Requirement of SOCS3 KIR domain for Brk inhibition. A, linear diagram of SOCS3 deletion mutants. Numbers correspond to amino acids. B, COS1 cells were co-transfected with STAT3-GFP, Brk-V5 with or without Flag-SOCS3 full-length (FL) or SOCS3 deletion mutants, and serum-starved for 24 h. Cell lysates were subjected to SDS-PAGE and Western blot with specific anti-STAT3 phosphotyrosine, anti-GFP (STAT3 tag), anti-V5 (Brk tag) and anti-Flag (SOCS3 tag) antibodies. C, cells were co-transfected with STAT3-GFP, Brk-V5 with or without Flag-SOCS3 wide type (WT) or SOCS3 L22D, F25A, or double mutant LF22/25DA (LF). Lysates were prepared and analyzed by SDS-PAGE and Western blot with specific anti-STAT3 phosphotyrosine, anti-GFP, anti-V5, and anti-Flag antibodies.
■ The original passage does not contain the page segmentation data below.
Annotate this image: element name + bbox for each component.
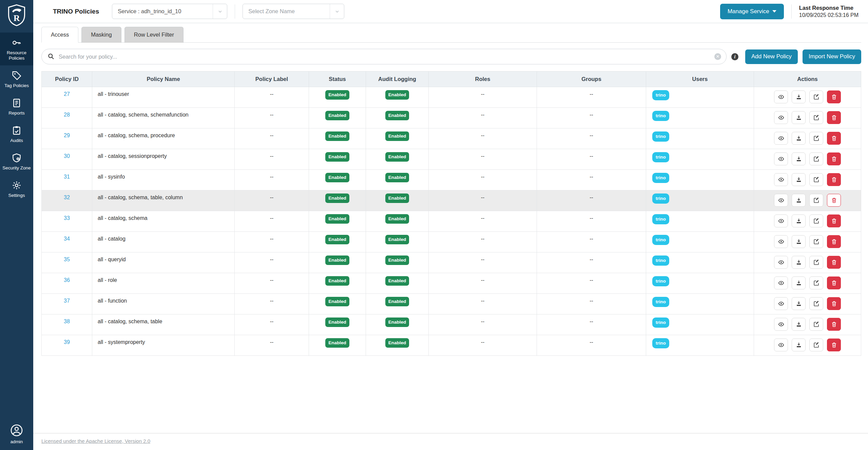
delete-policy-button[interactable] xyxy=(827,318,841,331)
delete-policy-button[interactable] xyxy=(827,339,841,351)
policy-id-link[interactable]: 30 xyxy=(64,153,70,159)
info-icon[interactable]: i xyxy=(731,53,738,60)
table-row: 33 all - catalog, schema -- Enabled Enab… xyxy=(42,211,861,232)
manage-service-button[interactable]: Manage Service xyxy=(720,4,784,19)
zone-select[interactable]: Select Zone Name xyxy=(243,4,344,19)
view-policy-button[interactable] xyxy=(774,235,788,248)
tab-row-level-filter[interactable]: Row Level Filter xyxy=(124,27,184,43)
export-policy-button[interactable] xyxy=(792,277,806,289)
delete-policy-button[interactable] xyxy=(827,277,841,289)
sidebar-item-audits[interactable]: Audits xyxy=(0,120,33,148)
view-policy-button[interactable] xyxy=(774,111,788,124)
export-policy-button[interactable] xyxy=(792,256,806,269)
groups-cell: -- xyxy=(537,211,646,232)
trash-icon xyxy=(831,342,837,348)
last-response-time: Last Response Time 10/09/2025 02:53:16 P… xyxy=(799,4,859,19)
export-policy-button[interactable] xyxy=(792,152,806,165)
edit-policy-button[interactable] xyxy=(809,111,823,124)
delete-policy-button[interactable] xyxy=(827,235,841,248)
sidebar-nav: Resource Policies Tag Policies Reports A… xyxy=(0,33,33,203)
view-policy-button[interactable] xyxy=(774,318,788,331)
export-policy-button[interactable] xyxy=(792,194,806,207)
view-policy-button[interactable] xyxy=(774,132,788,145)
policy-id-link[interactable]: 32 xyxy=(64,195,70,200)
apache-license-link[interactable]: Licensed under the Apache License, Versi… xyxy=(41,438,150,444)
export-policy-button[interactable] xyxy=(792,111,806,124)
export-policy-button[interactable] xyxy=(792,173,806,186)
view-policy-button[interactable] xyxy=(774,297,788,310)
export-policy-button[interactable] xyxy=(792,339,806,351)
view-policy-button[interactable] xyxy=(774,339,788,351)
audit-badge: Enabled xyxy=(385,131,409,141)
edit-policy-button[interactable] xyxy=(809,235,823,248)
policy-id-link[interactable]: 39 xyxy=(64,339,70,345)
delete-policy-button[interactable] xyxy=(827,90,841,103)
search-input[interactable] xyxy=(41,49,727,64)
view-policy-button[interactable] xyxy=(774,90,788,103)
delete-policy-button[interactable] xyxy=(827,214,841,227)
delete-policy-button[interactable] xyxy=(827,297,841,310)
edit-policy-button[interactable] xyxy=(809,297,823,310)
view-policy-button[interactable] xyxy=(774,194,788,207)
delete-policy-button[interactable] xyxy=(827,256,841,269)
view-policy-button[interactable] xyxy=(774,152,788,165)
policy-id-link[interactable]: 34 xyxy=(64,236,70,242)
sidebar-item-settings[interactable]: Settings xyxy=(0,175,33,203)
view-policy-button[interactable] xyxy=(774,173,788,186)
audit-logging-cell: Enabled xyxy=(366,294,429,314)
sidebar-item-label: Resource Policies xyxy=(1,50,32,61)
edit-policy-button[interactable] xyxy=(809,152,823,165)
edit-policy-button[interactable] xyxy=(809,256,823,269)
view-policy-button[interactable] xyxy=(774,214,788,227)
service-select[interactable]: Service : adh_trino_id_10 xyxy=(112,4,227,19)
tab-masking[interactable]: Masking xyxy=(81,27,121,43)
export-policy-button[interactable] xyxy=(792,132,806,145)
delete-policy-button[interactable] xyxy=(827,194,841,207)
policy-id-link[interactable]: 36 xyxy=(64,277,70,283)
view-policy-button[interactable] xyxy=(774,256,788,269)
content-spacer xyxy=(41,356,861,433)
sidebar-item-reports[interactable]: Reports xyxy=(0,93,33,120)
edit-policy-button[interactable] xyxy=(809,214,823,227)
actions-cell xyxy=(754,128,861,149)
policy-id-link[interactable]: 33 xyxy=(64,215,70,221)
export-policy-button[interactable] xyxy=(792,214,806,227)
policy-id-link[interactable]: 37 xyxy=(64,298,70,304)
export-policy-button[interactable] xyxy=(792,235,806,248)
delete-policy-button[interactable] xyxy=(827,132,841,145)
export-policy-button[interactable] xyxy=(792,297,806,310)
edit-policy-button[interactable] xyxy=(809,318,823,331)
view-policy-button[interactable] xyxy=(774,277,788,289)
edit-icon xyxy=(813,342,819,348)
edit-policy-button[interactable] xyxy=(809,173,823,186)
delete-policy-button[interactable] xyxy=(827,152,841,165)
tab-access[interactable]: Access xyxy=(41,27,78,43)
delete-policy-button[interactable] xyxy=(827,173,841,186)
status-cell: Enabled xyxy=(309,190,366,211)
delete-policy-button[interactable] xyxy=(827,111,841,124)
policy-id-link[interactable]: 27 xyxy=(64,91,70,97)
edit-policy-button[interactable] xyxy=(809,277,823,289)
policy-id-link[interactable]: 35 xyxy=(64,257,70,262)
sidebar-item-security-zone[interactable]: Security Zone xyxy=(0,148,33,175)
export-policy-button[interactable] xyxy=(792,318,806,331)
export-policy-button[interactable] xyxy=(792,90,806,103)
sidebar-item-resource-policies[interactable]: Resource Policies xyxy=(0,33,33,65)
user-menu[interactable]: admin xyxy=(0,424,33,450)
policy-id-link[interactable]: 38 xyxy=(64,319,70,324)
clear-search-icon[interactable]: ✕ xyxy=(714,53,721,60)
eye-icon xyxy=(778,301,784,307)
import-new-policy-button[interactable]: Import New Policy xyxy=(803,49,861,64)
edit-policy-button[interactable] xyxy=(809,90,823,103)
policy-id-link[interactable]: 28 xyxy=(64,112,70,118)
policy-id-link[interactable]: 29 xyxy=(64,132,70,138)
edit-policy-button[interactable] xyxy=(809,194,823,207)
policy-id-link[interactable]: 31 xyxy=(64,174,70,180)
ranger-logo[interactable]: R xyxy=(0,0,33,33)
trash-icon xyxy=(831,94,837,100)
edit-policy-button[interactable] xyxy=(809,339,823,351)
edit-policy-button[interactable] xyxy=(809,132,823,145)
column-header-policy-label: Policy Label xyxy=(235,71,309,87)
add-new-policy-button[interactable]: Add New Policy xyxy=(745,49,798,64)
sidebar-item-tag-policies[interactable]: Tag Policies xyxy=(0,65,33,93)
To determine the mechanism by which SOCS3 inhibits Brk, we first evaluated, which domains are required for the inhibition of kinase activity (Fig. 2B). Several SOCS3 deletion mutants were generated and tested for their ability to inhibit Brk-induced STAT3 phosphorylation. Cells were co-transfected with genes encoding STAT3-GFP and Brk, with or without SOCS3 deletion mutants, and STAT3 phosphorylation was detected by Western blot with a specific STAT3 phosphotyrosine antibody. Full-length SOCS3 was clearly able to suppress phosphorylation of STAT3 by Brk in this system. However, the SOCS3 N-terminal deletions expressing amino acids 34–225 or 46–225 were not able to suppress STAT3 phosphorylation. Both of these deletion mutants lack the KIR domain, suggesting the KIR domain plays a critical role in the inhibition of Brk activity. Expression of a SOCS3 deletion mutant that lacks the SOCS box (amino acids 1–185) was fully competent to inhibit Brk-mediated STAT3 phosphorylation similar to full length SOCS3. These results indicate that the SOCS box is not required for the ability of SOCS3 to inhibit Brk, but suggest the KIR domain is necessary.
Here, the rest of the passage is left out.